The data for the (n)grams was collected from three sources (news, blogs, and twitter content) that can be sourced here:

Instructions:

Enter at least one word in the box and click ‘Submit’ to have the app return phrases with the most likely next word.

The entire phrase is returned, instead of just the next word, so that the user can see if the algorithm had to “back off” (more on this later).

Algorithm

The source data was heavily processed and merged to create data tables of bigrams, trigrams, and 4-grams, plus the frequency of their occurrences in the news, blogs, and twitter sources.

These (n)grams make up the data that the algorithm searches in order to make a prediction. If there are three or more words typed, then the last sequence of three words is identified and the algorithm searches the 4-grams table for 4-grams that begins with the 3 word sequence, ranks them by decreasing frequency, and returns the top three results.

If a 4-gram cannot be found, then the algorithm “backs off” and identifies the last two-word sequence typed and searches for trigrams that begin with that sequence. If no matching trigram is found, the algorithm searches for the last single word typed in the bigrams table.

Technical Constraints

There were many challenges to this assignment, but the greatest challenge came from having to deploy the app onto Shinyapps.io free tier of hosting. Resource limits were much tighter than on a personal pc.

While the original solution using data tables ran fine locally, it would not start up on Shinyapps.io, presumably because of memory limits. In fact, the error feedback and logs on Shinyapps.io were so sparse that it made debugging the app impossible.

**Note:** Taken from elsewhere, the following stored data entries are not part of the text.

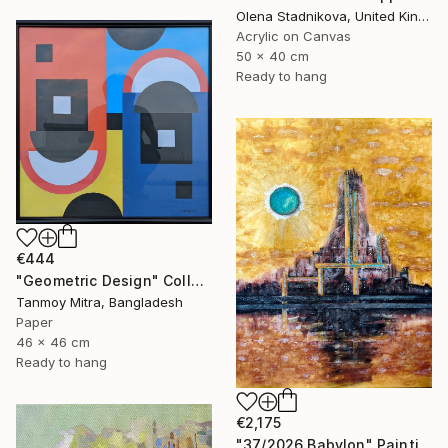
Olena Stadnikova, United Kingdom
Acrylic on Canvas
50 x 40 cm
Ready to hang
€444
"Geometric Design" Collage
Tanmoy Mitra, Bangladesh
Paper
46 x 46 cm
Ready to hang
€2,175
"37/2026 Babylon" Painting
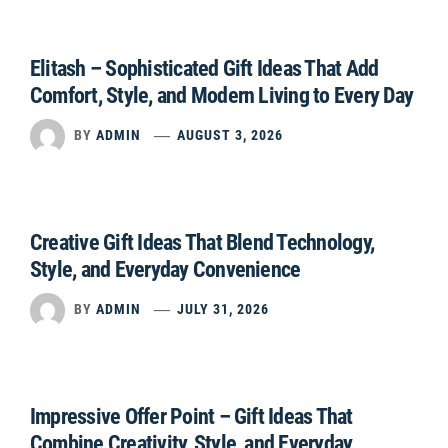
Elitash – Sophisticated Gift Ideas That Add
Comfort, Style, and Modern Living to Every Day
BY
ADMIN
AUGUST 3, 2026
Creative Gift Ideas That Blend Technology,
Style, and Everyday Convenience
BY
ADMIN
JULY 31, 2026
Impressive Offer Point – Gift Ideas That
Combine Creativity, Style, and Everyday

The solution I found was to avoid using data tables, which must be loaded into memory, and employ an out-of-memory database approach using sqlite3. The problem with this, is that the database files are about 7-fold greater in disk space requirements than the light-weight Apache Arrow feather files that my data tables were written in. I had to delete considerable data (~33%) just to be able to upload the database file onto Shinyapps.io.

While the database approach allows the app to run on Shinyapps.io, the performance is less than I was hoping for. I suspect that there is a bottleneck when the app tries to read from the database file on Shinyapps.io disk storage.

Final Word

If you’re reading this, it probably means that you have just completed the last assignment for the Johns Hopkins Data Science Certificate. Congratulations to you!

It hasn’t always been an easy journey, but it has been rewarding. Best of luck to you in your Data Science pursuits!